The C compiler for the MoM-3 takes an almost complete subset of ANSI C as input. Only constructs, which would require a dynamic memory management to be run on the MoM-3 are excluded. These are pointers, operating system calls and recursive functions. Since the host's operating system takes care of memory management and I/O, the software parts written for execution on the MoM-3 do not need such constructs. Especially for scientific computing, the restrictions of the C subset are not that important, since FORTRAN 77 lacks the same features and is most popular in scientific computing. There are no extensions to C language or compiler directives required to produce configuration code for the MoM-3. The compiler computes the parameter sets for the Generic Address Generators, the configuration code for the rDPA arrays, and the reconfiguration instructions for the MoM-3 controller, without further user interaction. First, the compiler performs a data and control flow analysis. The data structure obtained allows restructurations to perform parallelizations like those done by compilers for supercomputers. These include vectorization, loop unrolling, and pipelining on expression level. The next step performs a re-ordering of data accesses to obtain access sequences, which can be mapped well to the parameters of the Generic Address Generators. Therefore, the compiler generates a so-called data map, which describes the way the input data has to be distributed in the data memory to obtain optimized hardware generated address sequences. After a final automatic partitioning, data manipulations are translated to a rALU description, and the control structures of the algorithm are transformed to Data Sequencer code. An assembler for the Data Sequencer translates the Data Sequencer code to parameter sets for the Generic Address Generators and a reconfiguration scheme for the MoM-3 controller.

The rALU description is parsed by the ALE-X assembler (arithmetic and logic expression language for Xputers). It generates a mapping of operators to datapath units, merges DPU operators where possible, and computes a conflict-free I/O schedule, which matches the operators' speed, to keep the datapath units as busy as possible. The separation of the rALU code generation from the rest of the compiler allows to use other devices than the rDPA to build a MoM-3 rALU, without having to rewrite the C compiler with all its optimizations. For a new rALU, only an assembler generating rALU configuration code from ALE-X specifications has to be written. This is not too difficult, because ALE-X describes only arithmetic and logic expressions on the scan windows' contents.

A more detailed description of the MoM-3 programming environment can be found in [14]. The most important benefit of the MoM-3 C compiler is the fully automatic code generation. The programmer neither has to be a hardware expert, to guide hardware synthesis with appropriate constraints or compiler directives, nor has he to interfere with different stages of the compilation to get reasonable results. All parallelizations are done from a C source without requiring special constructs like vector operations [13] or parallel flow control [5] to detect parallelism, in contrast to many parallelizing compilers for supercomputers. This allows to compile the same algorithm specification for execution on a conventional computer and on the MoM-3. Still better performance can be achieved, by manually optimizing the assembler output of the C compiler, e.g. to make use of special operators which can be combined into a single datapath unit.

4. Example: Three-Dimensional Ising Model Simulations

The Ising model is used for the analysis of phase transitions. Originally it was employed to the understanding of ferromagnetism, but later on it was found to be of interest in the formation of binary alloys, neural networks, cellular automata, and other problems in chemistry and molecular biology. The Ising model can be used to explain, how short-range interactions between components of a larger structure (e.g. molecules in a crystal) give rise to a long-range, correlative behaviour, and to predict in some sense the potential for a phase transition.

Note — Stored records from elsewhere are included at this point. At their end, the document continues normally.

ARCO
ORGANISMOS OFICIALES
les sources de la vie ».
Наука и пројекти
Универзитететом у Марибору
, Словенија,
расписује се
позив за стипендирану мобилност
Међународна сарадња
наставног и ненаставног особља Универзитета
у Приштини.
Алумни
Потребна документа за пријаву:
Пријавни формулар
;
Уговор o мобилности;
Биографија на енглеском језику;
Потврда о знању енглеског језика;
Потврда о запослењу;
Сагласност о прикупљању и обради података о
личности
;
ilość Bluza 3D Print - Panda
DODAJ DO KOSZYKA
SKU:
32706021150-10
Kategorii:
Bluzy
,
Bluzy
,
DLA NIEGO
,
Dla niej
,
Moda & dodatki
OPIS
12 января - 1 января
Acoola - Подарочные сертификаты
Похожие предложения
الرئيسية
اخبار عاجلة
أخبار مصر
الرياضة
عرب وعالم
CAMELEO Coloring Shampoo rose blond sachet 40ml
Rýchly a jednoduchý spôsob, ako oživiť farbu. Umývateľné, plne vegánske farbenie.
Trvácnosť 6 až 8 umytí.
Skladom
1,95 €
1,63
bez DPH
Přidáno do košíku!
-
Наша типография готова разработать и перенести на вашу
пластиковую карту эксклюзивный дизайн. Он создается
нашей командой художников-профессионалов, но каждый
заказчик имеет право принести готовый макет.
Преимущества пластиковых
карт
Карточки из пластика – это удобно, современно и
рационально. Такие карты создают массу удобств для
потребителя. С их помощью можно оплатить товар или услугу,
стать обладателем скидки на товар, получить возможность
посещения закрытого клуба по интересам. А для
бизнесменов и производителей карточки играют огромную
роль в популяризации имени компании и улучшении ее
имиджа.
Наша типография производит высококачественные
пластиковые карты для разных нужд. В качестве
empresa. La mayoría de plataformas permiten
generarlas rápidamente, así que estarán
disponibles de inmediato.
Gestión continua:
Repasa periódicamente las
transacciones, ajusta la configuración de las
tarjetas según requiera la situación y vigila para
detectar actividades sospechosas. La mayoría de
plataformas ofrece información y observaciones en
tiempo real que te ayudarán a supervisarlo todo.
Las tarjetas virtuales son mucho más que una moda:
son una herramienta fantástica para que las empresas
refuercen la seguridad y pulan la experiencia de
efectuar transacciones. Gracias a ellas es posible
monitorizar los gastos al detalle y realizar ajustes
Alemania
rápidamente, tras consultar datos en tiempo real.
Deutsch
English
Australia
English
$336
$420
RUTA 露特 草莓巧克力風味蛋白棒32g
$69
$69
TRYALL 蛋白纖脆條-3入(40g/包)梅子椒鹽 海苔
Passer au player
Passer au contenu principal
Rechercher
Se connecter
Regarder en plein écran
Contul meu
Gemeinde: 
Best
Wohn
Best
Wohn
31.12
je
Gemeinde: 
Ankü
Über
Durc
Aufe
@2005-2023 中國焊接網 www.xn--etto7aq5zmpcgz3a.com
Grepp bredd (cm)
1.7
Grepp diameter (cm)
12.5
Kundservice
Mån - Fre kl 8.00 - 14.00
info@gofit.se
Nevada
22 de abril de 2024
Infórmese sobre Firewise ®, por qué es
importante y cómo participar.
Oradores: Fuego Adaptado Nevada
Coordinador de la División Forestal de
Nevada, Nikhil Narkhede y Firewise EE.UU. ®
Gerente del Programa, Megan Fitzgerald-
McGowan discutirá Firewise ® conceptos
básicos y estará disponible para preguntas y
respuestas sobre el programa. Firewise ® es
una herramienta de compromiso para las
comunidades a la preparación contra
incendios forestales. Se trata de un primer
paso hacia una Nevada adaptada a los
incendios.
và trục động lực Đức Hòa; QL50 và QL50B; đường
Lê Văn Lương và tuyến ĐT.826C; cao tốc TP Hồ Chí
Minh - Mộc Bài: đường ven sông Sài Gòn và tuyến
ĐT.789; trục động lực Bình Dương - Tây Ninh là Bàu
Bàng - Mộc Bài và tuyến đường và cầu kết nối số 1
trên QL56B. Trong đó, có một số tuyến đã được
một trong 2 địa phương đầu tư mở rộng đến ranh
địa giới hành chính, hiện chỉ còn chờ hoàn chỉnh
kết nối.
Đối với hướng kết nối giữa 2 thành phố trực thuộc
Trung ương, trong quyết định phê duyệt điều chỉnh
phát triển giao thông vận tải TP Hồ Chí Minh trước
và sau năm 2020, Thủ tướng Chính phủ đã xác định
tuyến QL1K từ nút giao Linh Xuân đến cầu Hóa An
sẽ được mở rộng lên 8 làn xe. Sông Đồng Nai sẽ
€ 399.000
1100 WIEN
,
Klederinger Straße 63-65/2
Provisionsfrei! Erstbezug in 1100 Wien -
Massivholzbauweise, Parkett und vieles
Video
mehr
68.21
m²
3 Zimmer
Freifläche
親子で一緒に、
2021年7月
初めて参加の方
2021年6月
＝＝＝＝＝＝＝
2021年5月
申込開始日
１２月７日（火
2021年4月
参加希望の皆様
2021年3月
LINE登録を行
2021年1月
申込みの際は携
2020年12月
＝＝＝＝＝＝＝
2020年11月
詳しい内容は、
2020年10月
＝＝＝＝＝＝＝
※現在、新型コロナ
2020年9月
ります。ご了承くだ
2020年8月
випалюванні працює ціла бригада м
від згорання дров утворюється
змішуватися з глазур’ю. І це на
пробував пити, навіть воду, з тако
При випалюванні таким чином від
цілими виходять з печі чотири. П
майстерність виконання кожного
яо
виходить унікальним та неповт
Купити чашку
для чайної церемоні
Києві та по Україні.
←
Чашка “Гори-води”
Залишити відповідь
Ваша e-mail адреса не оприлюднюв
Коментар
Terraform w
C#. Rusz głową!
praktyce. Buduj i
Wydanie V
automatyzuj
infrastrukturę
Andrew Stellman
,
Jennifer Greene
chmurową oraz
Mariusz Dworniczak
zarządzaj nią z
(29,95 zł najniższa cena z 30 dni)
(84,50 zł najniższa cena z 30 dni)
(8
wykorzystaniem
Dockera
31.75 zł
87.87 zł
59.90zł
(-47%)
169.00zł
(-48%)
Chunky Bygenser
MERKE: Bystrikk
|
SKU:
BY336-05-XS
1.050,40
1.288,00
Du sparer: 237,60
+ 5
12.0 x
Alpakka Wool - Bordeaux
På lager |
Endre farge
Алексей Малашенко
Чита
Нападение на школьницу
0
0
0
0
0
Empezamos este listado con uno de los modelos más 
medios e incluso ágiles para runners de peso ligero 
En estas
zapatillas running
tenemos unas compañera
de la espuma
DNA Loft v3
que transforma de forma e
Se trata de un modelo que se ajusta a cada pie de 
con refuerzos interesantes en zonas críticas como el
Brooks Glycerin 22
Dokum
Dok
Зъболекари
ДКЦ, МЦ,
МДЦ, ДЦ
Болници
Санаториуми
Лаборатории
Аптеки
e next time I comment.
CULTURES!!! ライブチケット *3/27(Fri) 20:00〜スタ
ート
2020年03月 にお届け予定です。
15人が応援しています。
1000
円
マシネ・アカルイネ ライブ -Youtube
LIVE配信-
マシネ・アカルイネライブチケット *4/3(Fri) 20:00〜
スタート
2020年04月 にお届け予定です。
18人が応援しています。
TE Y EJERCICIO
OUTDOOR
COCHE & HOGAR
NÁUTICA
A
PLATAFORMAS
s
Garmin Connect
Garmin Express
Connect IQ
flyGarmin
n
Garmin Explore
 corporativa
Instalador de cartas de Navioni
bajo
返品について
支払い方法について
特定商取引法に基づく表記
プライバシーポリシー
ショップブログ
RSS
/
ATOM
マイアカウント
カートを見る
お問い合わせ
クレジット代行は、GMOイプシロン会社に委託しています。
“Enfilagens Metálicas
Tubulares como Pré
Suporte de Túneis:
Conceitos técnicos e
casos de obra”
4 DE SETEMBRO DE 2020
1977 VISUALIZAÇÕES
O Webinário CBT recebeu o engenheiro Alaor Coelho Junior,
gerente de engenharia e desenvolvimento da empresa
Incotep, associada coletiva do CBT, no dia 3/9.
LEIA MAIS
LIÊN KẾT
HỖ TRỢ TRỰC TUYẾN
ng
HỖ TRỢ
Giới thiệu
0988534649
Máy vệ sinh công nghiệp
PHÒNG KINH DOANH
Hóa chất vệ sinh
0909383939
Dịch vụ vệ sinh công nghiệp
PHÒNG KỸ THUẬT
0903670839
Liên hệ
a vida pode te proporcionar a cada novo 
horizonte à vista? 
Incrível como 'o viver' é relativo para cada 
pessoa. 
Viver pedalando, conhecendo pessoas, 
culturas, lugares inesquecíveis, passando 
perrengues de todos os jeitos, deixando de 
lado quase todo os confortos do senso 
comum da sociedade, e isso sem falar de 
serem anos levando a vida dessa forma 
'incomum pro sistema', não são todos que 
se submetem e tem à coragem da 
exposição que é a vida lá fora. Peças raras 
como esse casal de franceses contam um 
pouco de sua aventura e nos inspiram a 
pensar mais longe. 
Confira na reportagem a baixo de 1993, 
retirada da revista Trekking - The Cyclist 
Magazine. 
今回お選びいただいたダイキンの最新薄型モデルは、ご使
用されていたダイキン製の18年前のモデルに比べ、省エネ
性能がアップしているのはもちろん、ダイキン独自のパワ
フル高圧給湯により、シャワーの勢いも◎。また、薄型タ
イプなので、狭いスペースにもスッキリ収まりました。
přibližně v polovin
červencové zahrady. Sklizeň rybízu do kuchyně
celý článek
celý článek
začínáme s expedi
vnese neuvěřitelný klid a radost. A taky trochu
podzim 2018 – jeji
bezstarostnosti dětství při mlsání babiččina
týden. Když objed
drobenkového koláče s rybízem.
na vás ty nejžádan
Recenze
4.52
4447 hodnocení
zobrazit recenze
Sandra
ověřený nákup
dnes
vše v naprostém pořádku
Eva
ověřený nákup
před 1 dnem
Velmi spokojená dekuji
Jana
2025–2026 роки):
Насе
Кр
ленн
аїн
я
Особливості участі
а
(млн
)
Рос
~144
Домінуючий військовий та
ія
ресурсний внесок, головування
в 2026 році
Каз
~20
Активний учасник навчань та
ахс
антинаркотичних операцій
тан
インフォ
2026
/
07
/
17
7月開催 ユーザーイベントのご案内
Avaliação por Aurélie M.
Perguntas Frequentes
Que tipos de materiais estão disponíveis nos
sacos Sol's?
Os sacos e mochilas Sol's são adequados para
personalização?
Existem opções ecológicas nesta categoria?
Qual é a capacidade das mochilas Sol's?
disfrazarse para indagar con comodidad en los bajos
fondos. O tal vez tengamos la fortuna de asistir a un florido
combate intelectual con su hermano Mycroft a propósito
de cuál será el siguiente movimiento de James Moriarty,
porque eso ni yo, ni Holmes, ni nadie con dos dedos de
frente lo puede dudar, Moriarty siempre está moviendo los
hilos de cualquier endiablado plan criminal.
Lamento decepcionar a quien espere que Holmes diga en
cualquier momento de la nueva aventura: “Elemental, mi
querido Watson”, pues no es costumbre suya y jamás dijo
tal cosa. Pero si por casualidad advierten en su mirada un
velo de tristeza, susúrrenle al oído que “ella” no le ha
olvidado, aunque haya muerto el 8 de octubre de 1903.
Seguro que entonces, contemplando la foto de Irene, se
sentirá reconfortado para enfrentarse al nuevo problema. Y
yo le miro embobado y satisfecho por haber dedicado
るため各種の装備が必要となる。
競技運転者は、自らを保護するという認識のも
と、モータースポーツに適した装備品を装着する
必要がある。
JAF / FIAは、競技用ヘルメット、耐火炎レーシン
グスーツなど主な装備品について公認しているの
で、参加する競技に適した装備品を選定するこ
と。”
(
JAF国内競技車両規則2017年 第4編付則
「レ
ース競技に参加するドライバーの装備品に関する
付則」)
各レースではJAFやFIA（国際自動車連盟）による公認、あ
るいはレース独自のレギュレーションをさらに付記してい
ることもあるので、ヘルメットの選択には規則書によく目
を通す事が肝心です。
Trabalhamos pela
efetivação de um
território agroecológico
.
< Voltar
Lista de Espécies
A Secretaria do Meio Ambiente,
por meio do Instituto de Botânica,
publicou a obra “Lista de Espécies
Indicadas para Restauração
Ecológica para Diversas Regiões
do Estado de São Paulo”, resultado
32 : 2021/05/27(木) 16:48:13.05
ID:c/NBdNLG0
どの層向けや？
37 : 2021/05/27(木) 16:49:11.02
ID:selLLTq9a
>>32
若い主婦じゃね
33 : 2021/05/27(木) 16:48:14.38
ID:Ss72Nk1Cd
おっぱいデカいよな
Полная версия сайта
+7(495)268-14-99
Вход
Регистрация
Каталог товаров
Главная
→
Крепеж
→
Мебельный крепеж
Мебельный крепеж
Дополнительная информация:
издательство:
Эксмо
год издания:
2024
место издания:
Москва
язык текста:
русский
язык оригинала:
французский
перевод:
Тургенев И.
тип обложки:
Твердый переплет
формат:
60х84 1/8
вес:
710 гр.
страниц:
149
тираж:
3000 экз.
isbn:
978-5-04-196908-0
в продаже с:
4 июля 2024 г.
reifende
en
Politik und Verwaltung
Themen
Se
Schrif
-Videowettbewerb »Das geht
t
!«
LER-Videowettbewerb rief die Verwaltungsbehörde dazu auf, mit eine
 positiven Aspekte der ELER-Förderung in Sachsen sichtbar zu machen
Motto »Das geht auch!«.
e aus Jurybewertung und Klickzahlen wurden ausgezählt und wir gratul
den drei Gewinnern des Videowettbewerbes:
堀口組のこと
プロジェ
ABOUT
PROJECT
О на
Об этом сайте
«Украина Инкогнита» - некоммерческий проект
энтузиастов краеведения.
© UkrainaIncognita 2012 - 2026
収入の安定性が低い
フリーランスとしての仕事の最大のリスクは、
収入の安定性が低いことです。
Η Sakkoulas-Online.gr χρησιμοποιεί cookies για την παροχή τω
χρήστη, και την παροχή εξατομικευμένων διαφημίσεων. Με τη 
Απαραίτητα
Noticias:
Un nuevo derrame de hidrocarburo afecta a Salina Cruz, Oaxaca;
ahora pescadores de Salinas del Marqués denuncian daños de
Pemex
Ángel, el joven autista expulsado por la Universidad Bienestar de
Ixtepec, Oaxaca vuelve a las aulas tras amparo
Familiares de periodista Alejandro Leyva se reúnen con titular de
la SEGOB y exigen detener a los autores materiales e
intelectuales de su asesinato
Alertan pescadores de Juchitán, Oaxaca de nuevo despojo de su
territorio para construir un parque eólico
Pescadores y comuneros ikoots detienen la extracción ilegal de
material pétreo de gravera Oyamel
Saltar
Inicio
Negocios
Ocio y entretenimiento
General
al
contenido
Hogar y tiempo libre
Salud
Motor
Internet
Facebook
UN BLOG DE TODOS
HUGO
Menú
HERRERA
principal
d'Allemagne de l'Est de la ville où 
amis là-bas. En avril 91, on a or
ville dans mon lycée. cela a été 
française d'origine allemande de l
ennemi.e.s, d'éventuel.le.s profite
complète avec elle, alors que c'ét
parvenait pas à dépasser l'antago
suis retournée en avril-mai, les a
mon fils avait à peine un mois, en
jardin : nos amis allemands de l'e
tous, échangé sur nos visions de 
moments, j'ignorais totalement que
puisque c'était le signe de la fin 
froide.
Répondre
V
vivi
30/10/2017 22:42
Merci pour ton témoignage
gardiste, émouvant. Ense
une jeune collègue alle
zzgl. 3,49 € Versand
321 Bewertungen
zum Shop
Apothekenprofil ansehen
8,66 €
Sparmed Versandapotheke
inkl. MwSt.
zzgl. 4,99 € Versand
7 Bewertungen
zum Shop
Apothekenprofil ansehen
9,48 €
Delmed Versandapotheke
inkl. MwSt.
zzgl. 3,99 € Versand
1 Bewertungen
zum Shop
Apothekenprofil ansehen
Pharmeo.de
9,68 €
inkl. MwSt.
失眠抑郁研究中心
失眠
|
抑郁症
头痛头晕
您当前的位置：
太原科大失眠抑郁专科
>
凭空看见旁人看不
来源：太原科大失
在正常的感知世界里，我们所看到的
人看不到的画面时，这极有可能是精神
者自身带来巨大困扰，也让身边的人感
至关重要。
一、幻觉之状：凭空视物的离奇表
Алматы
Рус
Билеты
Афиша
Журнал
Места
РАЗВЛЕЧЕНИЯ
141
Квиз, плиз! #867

Figure 5. Ising model lattices: a) one-dimensional; b) two-dimensional; c) three-dimensional

An Ising spin system consists of a one-, two-, or three-dimensional lattice (figure 5). Each lattice point is associated with a so-called spin variable (or spin) Si, which can take the values +1 (up) or -1 (down).The state of an Ising spin system consisting of N spins at a given moment is determined by the spin configuration {s}, i.e. the values of all N spins at the moment, {s} = (S0, S1, ... , SN-1). Spins only interact with each other, if they are nearest neighbours in the lattice, connected by a line segment as shown in figure 5. A general introduction to the Ising model can be found in [2].

In this example we employ the heatbath algorithm [1] for Monte Carlo simulations of Ising spin systems. A spin Si is set to the value +1 (up) with a probability P(Si=1) depending on Ei, the interaction energy of spin Si with the rest of the lattice, when its value is +1 (up):

Δ INDEXES (not implemented) = SUM INDEXES (not implemented)·INDEXES (not implemented)

In the case of an Ising ferromagnet Jij is equal to a negative constant J. For a three-dimensional lattice, six nearest neighbours have to be taken into account in a summation similar to (1) to compute P(Si=1). Since the probabilities P(Si=1) are time-independent, they can be computed beforehand and stored in a look-up table of 64 entries. The six values of the interacting spins Sk are combined to an address by concatenating a set bit, if the spin Sk is +1 (up), and a cleared bit if the spin Sk is -1 (down). This six bit address is used to read the appropriate probability that Si will become +1 from the look-up table. The probabilistic nature of a Monte Carlo simulation is introduced by comparing the probability P(Si=1) from the look-up table with a random number N, and setting Si to +1 if and only if N P(Si=1).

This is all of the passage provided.